NATO defence ministers have agreed to plan for a surveillance mission in the Aegean Sea between Turkey and Greece to help crack down on migrant smuggling operations, US Defence Secretary Ashton Carter said Thursday, following a Turkish and German initiative.

Europe has been struggling to deal with a surge in migration that saw more than 1 million people reach the continent last year. Many are asylum seekers fleeing the war in Syria, but economic migrants have also joined their ranks.

The main crossing point into Europe was via Turkey, where migrant smuggling networks help people undertake the sea journey to Greece's Aegean islands, often in rickety boats. More than 340 people are estimated to have died during the crossing this year.
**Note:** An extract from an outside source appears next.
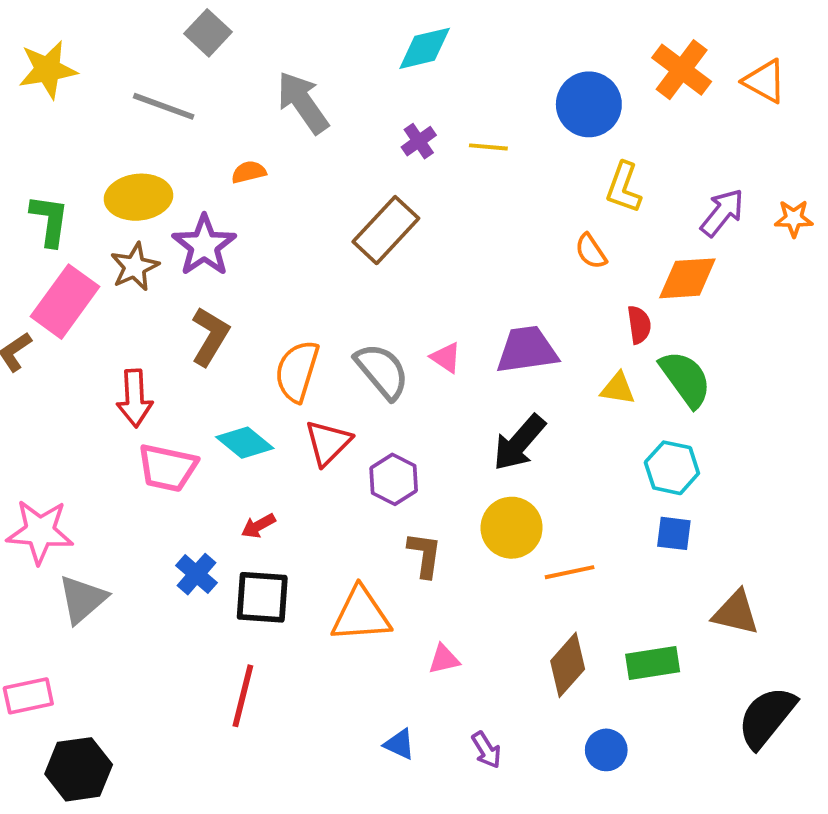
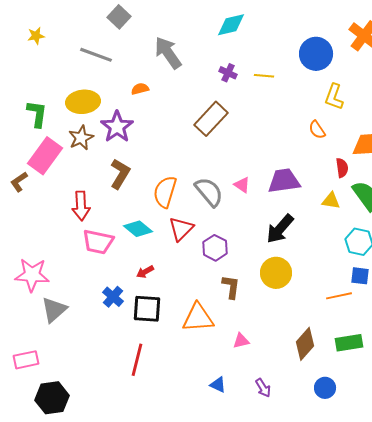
yellow star: (48, 70) -> (36, 36), size x0.6
purple cross: (419, 141) -> (228, 73), turned -30
orange line: (570, 572) -> (339, 296), moved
"The aim must be to make the perfidious business of the smugglers and illegal migration more difficult, if not impossible," German Defence Minister Ursula von der Leyen said Wednesday, ahead of two-day talks in Brussels with her 27 NATO counterparts.

Under the request, NATO would use ships positioned in the Aegean between Turkey and Greece to monitor the waters and feed information to the authorities on both sides, German government sources said on condition of anonymity.

Any migrants rescued by NATO would be returned to Turkey.

One of the key sticking points had been a decades-long territorial dispute between Athens and Ankara over their shared sea borders.

Under the proposal, which was formally presented by Turkey, Germany and Greece, both sides must commit not to enter each other's waters, the sources said.

The idea to involve NATO was floated Monday in a meeting between Turkish Prime Minister Ahmet Davutoglu and German Chancellor Angela Merkel in Ankara.